This repository contains a short Python script to reverse the columns of one or multiple Stargazer Regression Table(s). You would probably never use it unless when you are passing multiple omit
and omit.label
arguments to the stargazer()
function and find out that this resulted in wrong output in your regression table. This is when it comes in handy. But more on that later.
The stargazer library is an R package that can produce LaTeX code to create well-formatted tables that hold regression analysis results
More information on the Stargazer library can be found here:
- https://cran.r-project.org/web/packages/stargazer/vignettes/stargazer.pdf
- https://cran.r-project.org/web/packages/stargazer/stargazer.pdf
Stargazer is a great package to make regression tables. However, the current version (5.2.2) has one flaw. When specifying two omit
and omit.labels
arguments it sometimes produces wrong outputs in the rows that indicate whether the variables were omitted. Let me give you a code example in R to visualize and replicate the error:
Imagine you have the following data:
set.seed(42)
x <- rnorm(100)
e <- rnorm(100, mean = 0, sd = 10)
y <- x*1.5+e
countries <- sample(c("CAN", "GRC", "PRT", "THA", "NZL"), size=100, replace=T)
birth_cohorts <- sample(c("1980", "1990", "2000", "2010"), size=100, replace=T)
where y is your dependent variable, x your explanatory variable, and countries and birth_cohorts are categorical variables which you want to include in your regressions as fixed effects. Next, you would set up 4 different models from model1
to 4
including more fixed effects. This could look like this:
model1 <- lm(y ~ x)
model2 <- lm(y ~ x + countries - 1)
model3 <- lm(y ~ x + birth_cohorts - 1)
model4 <- lm(y ~ x + countries + birth_cohorts - 1)

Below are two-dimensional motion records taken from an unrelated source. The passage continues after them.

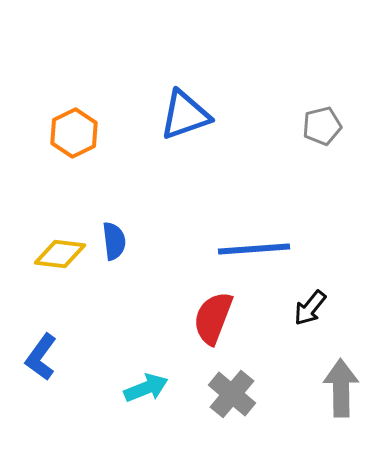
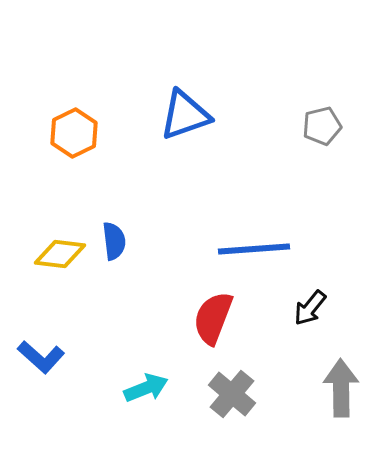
blue L-shape: rotated 84 degrees counterclockwise
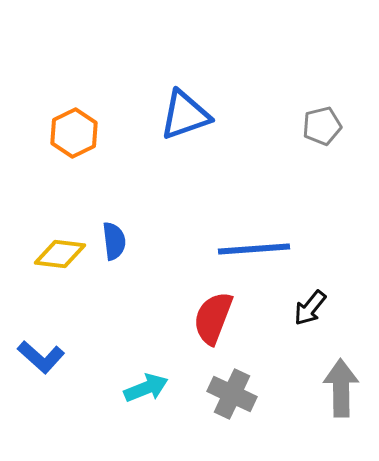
gray cross: rotated 15 degrees counterclockwise
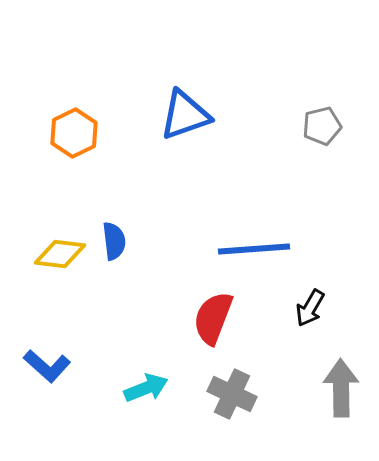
black arrow: rotated 9 degrees counterclockwise
blue L-shape: moved 6 px right, 9 px down
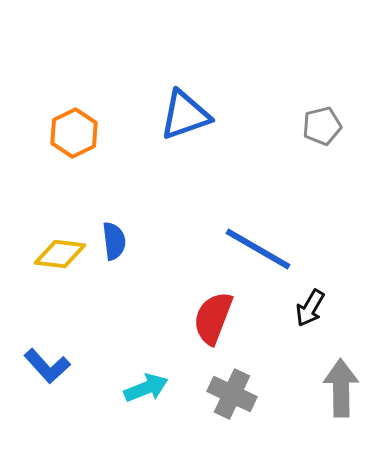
blue line: moved 4 px right; rotated 34 degrees clockwise
blue L-shape: rotated 6 degrees clockwise
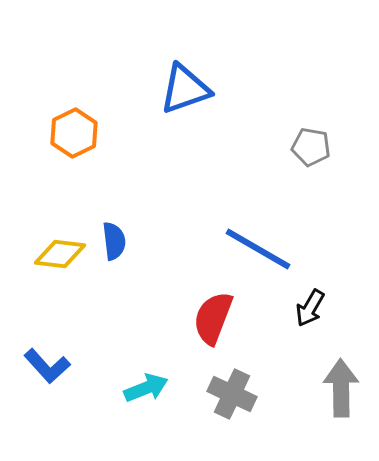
blue triangle: moved 26 px up
gray pentagon: moved 11 px left, 21 px down; rotated 24 degrees clockwise
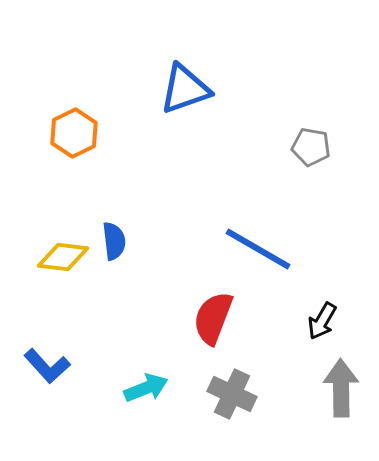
yellow diamond: moved 3 px right, 3 px down
black arrow: moved 12 px right, 13 px down
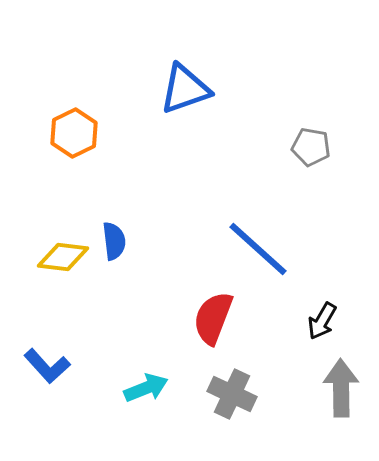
blue line: rotated 12 degrees clockwise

Of course, you want to not only look at your regression models in R (how boring), but also want to create some beautifully formatted LaTeX tables with Stargazer. The code to do this could look like this:
stargazer(model1, model2, model3, model4,
type = "text")
But, omg, this regression table has so many rows, and actually I am only interested in the coefficient for x. How annoying! That's why you would specify the omit
and omit.labels
parameters. When entering them, the dummy variables that you have included in the regression do not get shown in the regression table. Pretty cool. This is how the code would look like:
stargazer(model1, model2, model3, model4,
type = "text",
omit = c("countries", "birth_cohorts"),
omit.labels = c("Country-fixed effects", "Cohort-fixed effects"))

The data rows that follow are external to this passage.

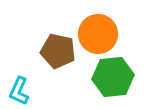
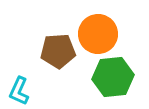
brown pentagon: rotated 16 degrees counterclockwise
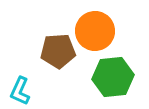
orange circle: moved 3 px left, 3 px up
cyan L-shape: moved 1 px right
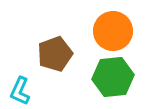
orange circle: moved 18 px right
brown pentagon: moved 3 px left, 3 px down; rotated 16 degrees counterclockwise
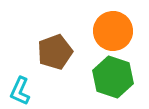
brown pentagon: moved 2 px up
green hexagon: rotated 24 degrees clockwise
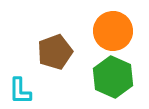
green hexagon: rotated 6 degrees clockwise
cyan L-shape: rotated 24 degrees counterclockwise
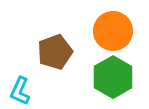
green hexagon: rotated 6 degrees clockwise
cyan L-shape: rotated 24 degrees clockwise
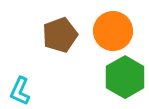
brown pentagon: moved 5 px right, 17 px up
green hexagon: moved 12 px right
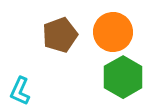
orange circle: moved 1 px down
green hexagon: moved 2 px left
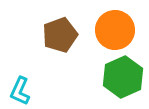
orange circle: moved 2 px right, 2 px up
green hexagon: rotated 6 degrees clockwise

And it gives the following Output
:
=======================================================================================================
Dependent variable:
---------------------------------------------------------------------------------
y
(1) (2) (3) (4)
-------------------------------------------------------------------------------------------------------
x 1.772** 1.671* 1.703* 1.587*
(0.877) (0.866) (0.868) (0.853)
Constant -0.884
(0.909)
-------------------------------------------------------------------------------------------------------
Country-fixed effects No Yes No Yes
Cohort-fixed effects No No Yes No
-------------------------------------------------------------------------------------------------------
Observations 100 100 100 100
R2 0.040 0.120 0.097 0.177
Adjusted R2 0.030 0.064 0.049 0.095
Residual Std. Error 9.083 (df = 98) 8.916 (df = 94) 8.984 (df = 95) 8.764 (df = 91)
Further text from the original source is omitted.